### Task description
A faithful copy of the entries is required, with no images in it.

(Data supplied Opens)

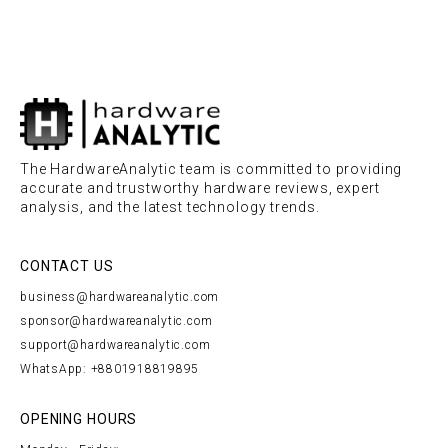
The HardwareAnalytic team is committed to providing
accurate and trustworthy hardware reviews, expert
analysis, and the latest technology trends.
CONTACT US
business@hardwareanalytic.com
sponsor@hardwareanalytic.com
support@hardwareanalytic.com
WhatsApp: +8801918819895
OPENING HOURS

(Data supplied Closes)

### Answer below
The HardwareAnalytic team is committed to providing
accurate and trustworthy hardware reviews, expert
analysis, and the latest technology trends.
CONTACT US
business@hardwareanalytic.com
sponsor@hardwareanalytic.com
support@hardwareanalytic.com
WhatsApp: +8801918819895
OPENING HOURS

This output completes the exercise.